Reaktionen zum Urteil

Die Schweizerische Flüchtlingshilfe (SFH) kritisiert, das Urteil rüttle am Fundament des Asylrechts. Das Bundesverwaltungsgericht stelle «hypothetische Sicherheitsüberlegungen» über das Recht der einzelnen Person vor Verfolgung und Gewalt.

Die Wochenzeitung (WOZ) moniert, das Urteil führe zur «Umkehr der Unschuldsvermutung», da dem Betroffenen keine kriminellen Handlungen nachgewiesen werden konnten und das Asylgesuch lediglich aufgrund einer Tatsachenvermutung abgewiesen wurde. Zudem könne es für Kurden/-innen aus der Konfliktregion zwischen der Türkei und Syrien schwieriger werden, in der Schweiz Asyl zu erhalten.

Kommentar

Für Flüchtlinge, welche aus politischen Gründen Asyl beantragen, stellt das Grundsatzurteil eine zusätzliche Hürde dar, welche im Einzelfall in einem Paradox mündet: Auf der einen Seite muss die Person nachweisen, dass sie wegen ihrer politischen Aktivität in ihrem Herkunftsland verfolgt wird. Auf der anderen Seite muss sie sich von den mit dieser politischen Aktivität einschlägig verbundenen Organisationen glaubhaft distanzieren.

Zudem ist zu beachten, dass auch Flüchtlinge und Asylsuchende über Grundrechte verfügen: Auch ihr Recht auf politische Betätigung und Meinungsfreiheit wird in der Bundesverfassung – mit den üblichen Einschränkungen - garantiert.

Der Asylunwürdigkeitsgrund der «potentiellen Gefährdung der inneren oder äusseren Sicherheit» ist äusserst schwammig definiert und kann beinahe beliebig interpretiert und damit auch ausgedehnt werden, was problematisch für die Wahrung der Rechte der geflüchteten Personen ist.
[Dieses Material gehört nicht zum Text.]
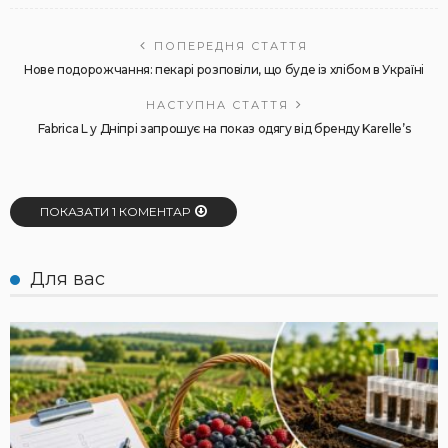
ПОПЕРЕДНЯ СТАТТЯ
Нове подорожчання: пекарі розповіли, що буде із хлібом в Україні
НАСТУПНА СТАТТЯ
Fabrica L у Дніпрі запрошує на показ одягу від бренду Karelle’s
ПОКАЗАТИ 1 КОМЕНТАР
Для вас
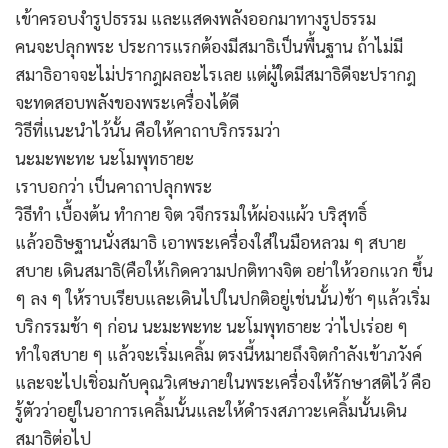
เข้าครอบงำรูปธรรม และแสดงพลังออกมาทางรูปธรรม
คนจะปลุกพระ ประการแรกต้องมีสมาธิเป็นพื้นฐาน ถ้าไม่มี
สมาธิอาจจะไม่ปรากฎผลอะไรเลย แต่ผู้ใดมีสมาธิดีจะปรากฎ
จะทดสอบพลังของพระเครื่องได้ดี
วิธีที่แนะนำไว้นั้น คือให้คาถาบริกรรมว่า
นะมะพะทะ นะโมพุทธายะ
เราบอกว่า เป็นคาถาปลุกพระ
วิธีทำ เบื้องต้น ทำกาย จิต วจีกรรมให้ผ่องแผ้ว บริสุทธิ์
แล้วอธิษฐานนั่งสมาธิ เอาพระเครื่องใส่ในมือหลวม ๆ สบาย
สบาย เดินสมาธิ(คือให้เกิดความปกติทางจิต อย่าให้วอกแวก ขึ้น
ๆ ลง ๆ ให้ราบเรียบและเดินไปในปกติอยู่เช่นนั้น)ช้า ๆแล้วเริ่ม
บริกรรมช้า ๆ ก่อน นะมะพะทะ นะโมพุทธายะ ว่าไปเร่อย ๆ
ทำใจสบาย ๆ แล้วจะเริ่มเคลิ้ม ตรงนี้หมายถึงจิตกำลังเข้าภวังค์
และจะไปเชิ่อมกับคุณวิเศษภายในพระเครื่องให้รักษาสติไว้ คือ
รู้ตัวว่าอยู่ในอาการเคลิ้มนั้นและให้ดำรงสภาวะเคลิ้มนั้นเดิน
สมาธิต่อไป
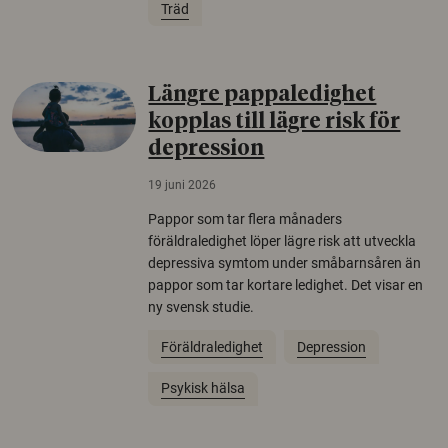
Träd
Längre pappaledighet
kopplas till lägre risk för
depression
19 juni 2026
Pappor som tar flera månaders
föräldraledighet löper lägre risk att utveckla
depressiva symtom under småbarnsåren än
pappor som tar kortare ledighet. Det visar en
ny svensk studie.
Föräldraledighet
Depression
Psykisk hälsa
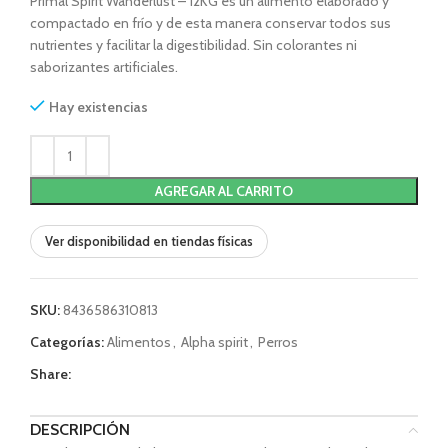
Primal Spirit Wanderlust – 12KG es un alimento elaborado y
compactado en frío y de esta manera conservar todos sus
nutrientes y facilitar la digestibilidad. Sin colorantes ni
saborizantes artificiales.
Hay existencias
AGREGAR AL CARRITO
Ver disponibilidad en tiendas físicas
SKU:
8436586310813
Categorías:
Alimentos
,
Alpha spirit
,
Perros
Share:
DESCRIPCIÓN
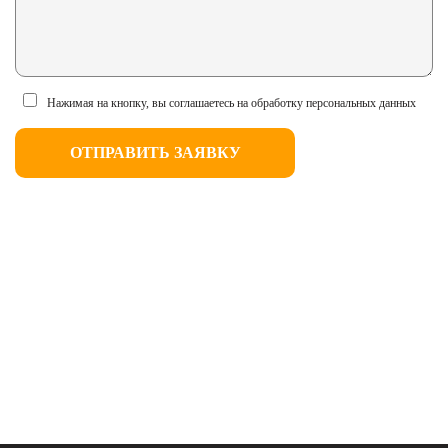
Нажимая на кнопку, вы соглашаетесь на обработку персональных данных
ОТПРАВИТЬ ЗАЯВКУ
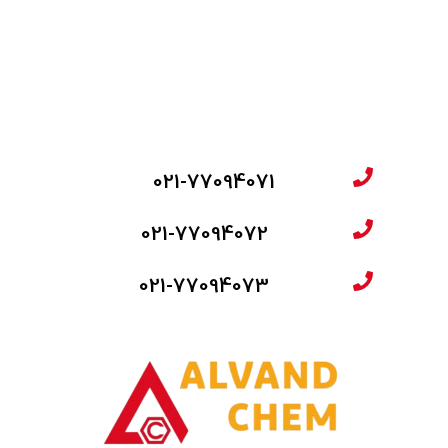
021-77094071
021-77094072
021-77094073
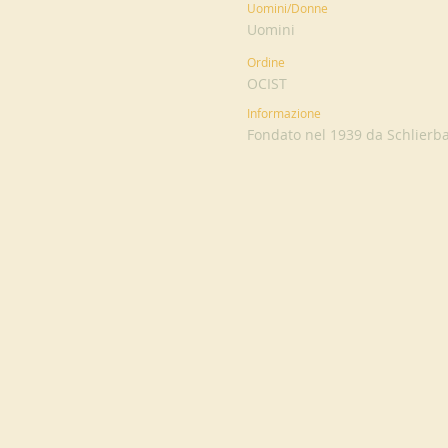
Uomini/Donne
Uomini
Ordine
OCIST
Informazione
Fondato nel 1939 da Schlierba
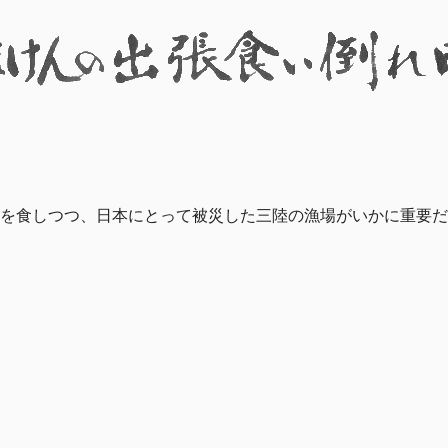
を食しつつ、日本にとって被災した三陸の漁場がいかに重要だ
Asylsuchende werden unter Pauschalverdacht gestellt. Regelmässige Legitimitäts- und Plausibilitätsprüfungen der Asylausschlussgründe durch die Behörden und Gerichte, welche diese anwenden, sind unumgänglich, wenn die Rechte der Asylsuchenden in der Praxis gewahrt werden sollen.